I've got live plants - will they become snack food?
What do crayfish like for water parameters, i.e. hardness, pH, temp, etc.?
Is my ten gallon too small?

Thanks in advance!


----------



## ecl (Dec 29, 2010)

Hey there im from american fork and just noticed the add and contacted the guy to. I just got one last week and love him. I feed sinking pellets but they will pretty much eat anything from what I've been told. I also have a ten galling for now since he all eat any fish he gets a hold of so keep that in mind. He will eat and up root your plants he tries to eat our plastic ones. let me know what else I can help with


----------



## ecl (Dec 29, 2010)

Also make sure the tank is extremely closed off ours tries to escape daily and almost did one night. Would have but he is in our bedroom so we caught him


----------



## snail (Aug 6, 2010)

I think crayfish can be a problem at night when fish are sleeping on the bottom of the tank.


----------



## Gizmo (Dec 6, 2010)

Awesome! I've always wanted a real meanie of a critter, haha. Sad thing is, all my plants are gonna be going byebye I guess. I shall name him Jacques Cousteau


----------



## Gizmo (Dec 6, 2010)

Another question - when I stick my hand in the tank for maintenance issues, is he gonna attack me? How do I avoid getting pinched?


----------



## automatic-hydromatic (Oct 18, 2010)

lol, move your hands quickly 

or just removed him from the tank before you begin


----------



## ecl (Dec 29, 2010)

he will mostly like move before going after you. They suprisingly move very fast, and youll notice backwards, its kinda cool.


----------



## snail (Aug 6, 2010)

I thought 10 was fine but when I googled it most places say 20 minimum tank size so you might want to check that out.


----------



## Gizmo (Dec 6, 2010)

Jacques is now safe and sound in his new digs and is busy checking them out thoroughly. My dad's all excited to see him tomorrow 

How do I know if he's a boy or a girl?


----------



## snail (Aug 6, 2010)

Looking forward to pics!


----------



## Gizmo (Dec 6, 2010)

Follow up on Jacques for anyone interested -

He's very docile and shy. Every time the light comes on or someone moves past the tank he scurries and hides. Hasn't ripped up any of my plants, and only tried to escape once, at least while I was looking (thank the Lord for a full glass hood!).

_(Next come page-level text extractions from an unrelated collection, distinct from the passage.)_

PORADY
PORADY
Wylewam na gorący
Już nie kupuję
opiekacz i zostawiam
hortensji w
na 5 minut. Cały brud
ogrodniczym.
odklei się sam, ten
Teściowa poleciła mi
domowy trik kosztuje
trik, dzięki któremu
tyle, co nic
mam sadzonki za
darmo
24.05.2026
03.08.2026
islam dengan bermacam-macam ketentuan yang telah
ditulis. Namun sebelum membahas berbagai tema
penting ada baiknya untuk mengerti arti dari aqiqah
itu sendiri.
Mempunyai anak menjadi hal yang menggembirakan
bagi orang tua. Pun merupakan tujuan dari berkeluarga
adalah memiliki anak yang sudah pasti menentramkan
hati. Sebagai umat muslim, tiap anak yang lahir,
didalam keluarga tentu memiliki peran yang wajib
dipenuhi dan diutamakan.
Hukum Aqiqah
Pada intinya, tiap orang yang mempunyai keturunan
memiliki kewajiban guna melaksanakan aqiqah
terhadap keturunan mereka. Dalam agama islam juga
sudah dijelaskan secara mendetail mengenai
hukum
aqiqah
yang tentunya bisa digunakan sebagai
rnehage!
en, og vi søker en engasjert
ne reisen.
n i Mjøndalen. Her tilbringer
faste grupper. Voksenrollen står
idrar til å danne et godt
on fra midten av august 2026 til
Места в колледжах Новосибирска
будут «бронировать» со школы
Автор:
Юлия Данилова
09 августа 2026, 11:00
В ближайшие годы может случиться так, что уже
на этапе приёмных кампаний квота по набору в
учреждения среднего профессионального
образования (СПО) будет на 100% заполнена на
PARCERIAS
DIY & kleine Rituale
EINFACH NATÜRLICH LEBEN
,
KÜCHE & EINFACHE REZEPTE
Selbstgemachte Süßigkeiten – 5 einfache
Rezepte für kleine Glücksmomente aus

I've got 6 tetras in there with him now and he almost caught one the other day. I would be very excited if he did.

Haven't found his favorite food yet, but he hasn't been taking the shrimp pellets I've been dropping in. Fed some frozen blood worms yesterday, will check the bottom of the tank for leftovers today.

Do crayfish normally not eat very much? He's a big guy, 3" not counting his claw.


----------